Vanessa Rodriguez , Peñitas
The Monitor’s editorial cartoon last Friday showing “Ever Since The Trump Election- Every Day is Friday the 13th” is so very true!
The daily chaos within this administration is ludicrous!
Mary Martinez , McAllen
The current Texas state reimbursement rates for children’s therapy have affected so many therapist’s in the fields of speech, occupational and physical therapy. These changes have led many to venture into other careers. Every therapist has sacrificed their time and money to obtain an associate degree, bachelor’s degree, or master’s degree to work in order to treat children with disabilities. With the implemented cuts, not only will children with disabilities suffer, but the financial stability of the therapists will suffer, as well.
This will cause many to double their debt by returning to school or seeking other employment opportunities.
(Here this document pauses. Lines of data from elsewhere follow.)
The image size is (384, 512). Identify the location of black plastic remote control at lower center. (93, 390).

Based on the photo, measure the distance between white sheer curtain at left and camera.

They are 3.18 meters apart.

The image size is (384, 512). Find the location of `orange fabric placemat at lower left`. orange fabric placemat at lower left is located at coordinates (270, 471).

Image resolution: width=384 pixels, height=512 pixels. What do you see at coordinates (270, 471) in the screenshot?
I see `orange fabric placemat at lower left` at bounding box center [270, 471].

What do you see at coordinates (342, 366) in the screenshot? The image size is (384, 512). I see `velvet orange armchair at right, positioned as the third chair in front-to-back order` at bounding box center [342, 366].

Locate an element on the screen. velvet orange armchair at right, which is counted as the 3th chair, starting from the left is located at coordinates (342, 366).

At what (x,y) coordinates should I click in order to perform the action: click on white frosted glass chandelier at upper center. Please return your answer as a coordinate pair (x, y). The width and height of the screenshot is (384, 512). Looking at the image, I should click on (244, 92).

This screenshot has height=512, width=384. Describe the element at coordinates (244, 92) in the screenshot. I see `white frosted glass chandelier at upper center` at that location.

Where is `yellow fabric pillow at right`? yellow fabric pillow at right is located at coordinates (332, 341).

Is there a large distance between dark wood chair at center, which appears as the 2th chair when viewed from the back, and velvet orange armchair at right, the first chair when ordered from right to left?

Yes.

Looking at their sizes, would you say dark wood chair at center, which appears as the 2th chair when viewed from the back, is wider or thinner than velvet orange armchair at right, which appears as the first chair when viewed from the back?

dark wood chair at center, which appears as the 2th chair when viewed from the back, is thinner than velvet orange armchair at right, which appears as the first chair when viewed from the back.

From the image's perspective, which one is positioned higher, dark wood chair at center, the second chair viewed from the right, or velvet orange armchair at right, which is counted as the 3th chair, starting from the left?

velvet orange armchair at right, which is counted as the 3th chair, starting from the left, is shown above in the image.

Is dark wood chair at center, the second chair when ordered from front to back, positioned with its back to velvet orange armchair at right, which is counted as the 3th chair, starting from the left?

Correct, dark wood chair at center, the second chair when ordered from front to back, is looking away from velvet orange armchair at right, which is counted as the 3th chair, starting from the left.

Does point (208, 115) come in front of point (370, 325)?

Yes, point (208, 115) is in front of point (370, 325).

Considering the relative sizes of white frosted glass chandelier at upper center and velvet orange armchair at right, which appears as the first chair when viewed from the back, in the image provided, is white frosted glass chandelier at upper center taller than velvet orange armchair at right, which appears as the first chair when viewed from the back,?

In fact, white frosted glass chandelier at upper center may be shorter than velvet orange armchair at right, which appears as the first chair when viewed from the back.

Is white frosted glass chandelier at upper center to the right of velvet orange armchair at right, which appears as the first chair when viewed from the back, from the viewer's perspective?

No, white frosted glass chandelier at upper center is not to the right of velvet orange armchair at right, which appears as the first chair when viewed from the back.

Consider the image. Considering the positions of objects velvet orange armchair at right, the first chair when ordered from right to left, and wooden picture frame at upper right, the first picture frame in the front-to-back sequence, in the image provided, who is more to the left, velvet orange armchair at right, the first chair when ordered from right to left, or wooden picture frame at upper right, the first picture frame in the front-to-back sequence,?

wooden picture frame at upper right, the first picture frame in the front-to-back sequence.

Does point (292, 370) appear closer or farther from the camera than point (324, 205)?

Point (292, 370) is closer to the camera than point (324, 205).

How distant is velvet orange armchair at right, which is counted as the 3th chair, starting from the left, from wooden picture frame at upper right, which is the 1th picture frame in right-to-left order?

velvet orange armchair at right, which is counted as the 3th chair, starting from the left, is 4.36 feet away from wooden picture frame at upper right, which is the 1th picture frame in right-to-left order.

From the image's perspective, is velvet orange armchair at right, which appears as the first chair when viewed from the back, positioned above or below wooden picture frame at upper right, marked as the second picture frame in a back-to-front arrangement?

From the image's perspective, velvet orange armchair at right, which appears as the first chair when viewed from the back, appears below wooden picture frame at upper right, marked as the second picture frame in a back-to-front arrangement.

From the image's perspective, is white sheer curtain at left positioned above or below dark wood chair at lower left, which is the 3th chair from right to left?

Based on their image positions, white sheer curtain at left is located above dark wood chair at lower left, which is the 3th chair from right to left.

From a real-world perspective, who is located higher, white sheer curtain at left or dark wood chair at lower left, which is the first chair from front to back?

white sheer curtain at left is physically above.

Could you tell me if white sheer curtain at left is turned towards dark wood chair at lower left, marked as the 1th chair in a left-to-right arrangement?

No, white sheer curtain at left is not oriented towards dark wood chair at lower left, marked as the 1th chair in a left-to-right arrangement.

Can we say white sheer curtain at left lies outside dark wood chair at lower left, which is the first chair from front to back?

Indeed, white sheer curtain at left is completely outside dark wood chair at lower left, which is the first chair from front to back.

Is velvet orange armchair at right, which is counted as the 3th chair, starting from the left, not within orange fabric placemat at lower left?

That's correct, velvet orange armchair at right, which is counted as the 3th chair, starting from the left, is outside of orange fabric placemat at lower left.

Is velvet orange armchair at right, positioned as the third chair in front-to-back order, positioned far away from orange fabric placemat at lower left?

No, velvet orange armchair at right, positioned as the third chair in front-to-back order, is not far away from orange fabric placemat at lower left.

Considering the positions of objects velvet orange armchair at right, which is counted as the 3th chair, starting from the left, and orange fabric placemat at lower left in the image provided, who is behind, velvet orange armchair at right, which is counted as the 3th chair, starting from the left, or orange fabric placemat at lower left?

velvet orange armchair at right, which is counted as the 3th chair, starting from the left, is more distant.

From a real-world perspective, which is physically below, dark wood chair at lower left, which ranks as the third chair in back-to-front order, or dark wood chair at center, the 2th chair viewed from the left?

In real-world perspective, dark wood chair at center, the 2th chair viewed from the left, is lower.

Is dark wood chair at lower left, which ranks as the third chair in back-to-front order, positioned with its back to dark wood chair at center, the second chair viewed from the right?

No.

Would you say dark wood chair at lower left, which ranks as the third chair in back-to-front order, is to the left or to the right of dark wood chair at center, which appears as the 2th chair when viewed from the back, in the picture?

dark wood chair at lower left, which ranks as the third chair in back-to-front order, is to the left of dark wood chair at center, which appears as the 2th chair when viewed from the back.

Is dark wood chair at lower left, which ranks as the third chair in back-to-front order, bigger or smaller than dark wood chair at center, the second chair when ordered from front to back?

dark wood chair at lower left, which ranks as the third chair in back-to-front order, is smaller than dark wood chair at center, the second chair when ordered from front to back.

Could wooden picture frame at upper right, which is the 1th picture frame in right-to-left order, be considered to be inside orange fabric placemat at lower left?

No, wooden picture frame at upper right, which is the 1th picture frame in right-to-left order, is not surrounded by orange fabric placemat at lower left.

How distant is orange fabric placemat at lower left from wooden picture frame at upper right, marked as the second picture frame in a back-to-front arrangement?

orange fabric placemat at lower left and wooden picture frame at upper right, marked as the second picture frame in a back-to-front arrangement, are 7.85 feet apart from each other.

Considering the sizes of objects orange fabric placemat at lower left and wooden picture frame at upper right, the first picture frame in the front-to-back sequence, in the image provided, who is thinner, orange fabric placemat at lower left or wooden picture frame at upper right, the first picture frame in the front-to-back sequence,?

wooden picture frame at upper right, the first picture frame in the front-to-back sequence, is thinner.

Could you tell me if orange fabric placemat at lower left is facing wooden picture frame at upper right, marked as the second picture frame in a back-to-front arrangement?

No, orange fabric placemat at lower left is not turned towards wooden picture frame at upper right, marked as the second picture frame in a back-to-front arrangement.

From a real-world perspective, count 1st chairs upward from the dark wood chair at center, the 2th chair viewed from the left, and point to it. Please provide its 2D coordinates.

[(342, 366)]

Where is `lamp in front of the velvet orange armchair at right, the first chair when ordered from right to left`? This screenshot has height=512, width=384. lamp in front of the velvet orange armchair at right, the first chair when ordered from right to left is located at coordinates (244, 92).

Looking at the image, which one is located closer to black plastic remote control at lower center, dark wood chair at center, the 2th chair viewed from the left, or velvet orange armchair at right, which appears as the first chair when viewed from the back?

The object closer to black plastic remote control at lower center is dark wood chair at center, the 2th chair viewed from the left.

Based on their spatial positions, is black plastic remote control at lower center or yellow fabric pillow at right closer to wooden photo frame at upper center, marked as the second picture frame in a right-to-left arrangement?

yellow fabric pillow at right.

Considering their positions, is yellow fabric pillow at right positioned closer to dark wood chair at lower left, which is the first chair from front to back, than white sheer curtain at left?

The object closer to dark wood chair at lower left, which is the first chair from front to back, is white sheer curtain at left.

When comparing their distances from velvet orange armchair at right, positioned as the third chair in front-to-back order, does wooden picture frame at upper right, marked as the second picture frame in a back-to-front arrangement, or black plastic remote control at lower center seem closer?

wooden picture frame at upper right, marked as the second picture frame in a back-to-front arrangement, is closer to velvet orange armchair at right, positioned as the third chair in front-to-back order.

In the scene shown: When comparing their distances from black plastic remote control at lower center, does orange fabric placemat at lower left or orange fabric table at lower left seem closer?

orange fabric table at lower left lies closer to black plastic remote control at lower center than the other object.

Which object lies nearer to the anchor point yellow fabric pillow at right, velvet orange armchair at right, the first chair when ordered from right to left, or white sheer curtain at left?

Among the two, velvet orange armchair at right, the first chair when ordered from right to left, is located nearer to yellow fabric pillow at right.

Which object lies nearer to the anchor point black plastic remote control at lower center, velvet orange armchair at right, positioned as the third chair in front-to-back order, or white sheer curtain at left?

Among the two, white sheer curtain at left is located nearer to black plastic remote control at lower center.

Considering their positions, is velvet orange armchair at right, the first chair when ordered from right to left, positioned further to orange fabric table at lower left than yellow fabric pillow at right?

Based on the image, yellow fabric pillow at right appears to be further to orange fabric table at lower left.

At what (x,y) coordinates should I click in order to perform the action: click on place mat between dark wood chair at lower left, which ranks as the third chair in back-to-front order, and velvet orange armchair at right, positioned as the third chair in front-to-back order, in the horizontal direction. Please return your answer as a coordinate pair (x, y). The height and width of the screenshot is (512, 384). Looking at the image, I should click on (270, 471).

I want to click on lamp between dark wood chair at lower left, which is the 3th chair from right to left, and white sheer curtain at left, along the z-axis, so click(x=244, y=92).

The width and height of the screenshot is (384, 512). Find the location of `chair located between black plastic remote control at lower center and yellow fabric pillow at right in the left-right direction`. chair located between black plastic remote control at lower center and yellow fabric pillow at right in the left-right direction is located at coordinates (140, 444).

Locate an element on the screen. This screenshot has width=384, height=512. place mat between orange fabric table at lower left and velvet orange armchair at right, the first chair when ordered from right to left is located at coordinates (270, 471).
A person with a bachelor’s degree earning a little over minimum wage for the same services rendered as before would earn four times more and was able to sustain solely their monthly household expenses. Now it will be impossible to stabilize that home. Many are working limited part-time hours with no guaranteed schedule. For this reason, the State of Texas should abolish Medicaid cuts made to the therapy clinics for the survival of the profession and to better treat young children with disabilities in the state.
Debbie Saavedra, Edinburg
LNG debate continues
Which is safer LNG or pumping gas?
According to Breakingenergy.com: “Liquefied natural gas (LNG) is often regarded as extremely dangerous and toxic with container ships called floating bombs. But is this perception accurate? The historical reality is that LNG has the best safety record of all common fuel types and is completely non-toxic. Of course, natural gas vapors are flammable and present safety hazards that must be managed, but these hazards are substantially less than for gasoline, diesel and other liquid fuels.”
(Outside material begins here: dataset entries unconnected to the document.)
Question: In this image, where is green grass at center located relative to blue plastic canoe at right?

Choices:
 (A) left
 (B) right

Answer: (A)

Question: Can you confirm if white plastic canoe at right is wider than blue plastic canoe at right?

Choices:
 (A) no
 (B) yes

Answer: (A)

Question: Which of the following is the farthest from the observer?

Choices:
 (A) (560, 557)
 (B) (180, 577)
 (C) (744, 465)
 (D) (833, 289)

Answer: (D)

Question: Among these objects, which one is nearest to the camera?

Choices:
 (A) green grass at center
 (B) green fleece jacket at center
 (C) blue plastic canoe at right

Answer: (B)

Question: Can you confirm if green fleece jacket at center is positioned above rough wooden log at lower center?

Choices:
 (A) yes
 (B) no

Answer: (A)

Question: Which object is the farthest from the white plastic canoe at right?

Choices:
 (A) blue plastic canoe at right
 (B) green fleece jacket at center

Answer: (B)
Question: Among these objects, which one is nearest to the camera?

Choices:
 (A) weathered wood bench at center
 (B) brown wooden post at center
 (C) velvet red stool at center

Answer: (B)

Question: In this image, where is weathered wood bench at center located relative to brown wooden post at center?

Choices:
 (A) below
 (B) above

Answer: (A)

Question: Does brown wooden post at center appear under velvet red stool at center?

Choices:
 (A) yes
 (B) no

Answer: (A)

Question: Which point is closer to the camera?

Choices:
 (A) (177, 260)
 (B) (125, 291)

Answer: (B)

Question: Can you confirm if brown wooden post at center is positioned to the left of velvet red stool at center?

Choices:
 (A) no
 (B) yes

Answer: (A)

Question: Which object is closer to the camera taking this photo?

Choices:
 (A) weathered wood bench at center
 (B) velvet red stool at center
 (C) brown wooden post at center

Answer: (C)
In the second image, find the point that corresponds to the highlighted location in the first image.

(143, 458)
While Ned Sheats and I have been debating LNG in various letters to the editor, he has compared LNG to the Arkema plant near Houston, and most recently to nuclear plants. These are not comparable installation. I am neither for, nor against, the proposed LNG export facility in the Brownsville Port, I just think comparisons should be legitimate ones. We can compare the LNG plant to a refinery or a local gas station. I believe there is more danger at your local gas station than at an LNG plant.
Individuals are pumping gas/diesel with their engine running every day. All stations display warnings to turn off engine — warnings that most consumers ignore. While a diesel engine can safely be fueled with the engine running, diesel engines should be off in areas where gas, propane, or LNG are fueling a vehicle.
Mr. Sheats suggested to Google “LNG Explosions,” but when I include the word “risk” in the search, the results are very interesting.
The Japanese nuclear incident was inevitable as the plant was built on a geological fault line, which again is a poor comparison. I say, if one is planning to compare two things, there should be a comparison that demonstrates similar dangers and safety features, etc.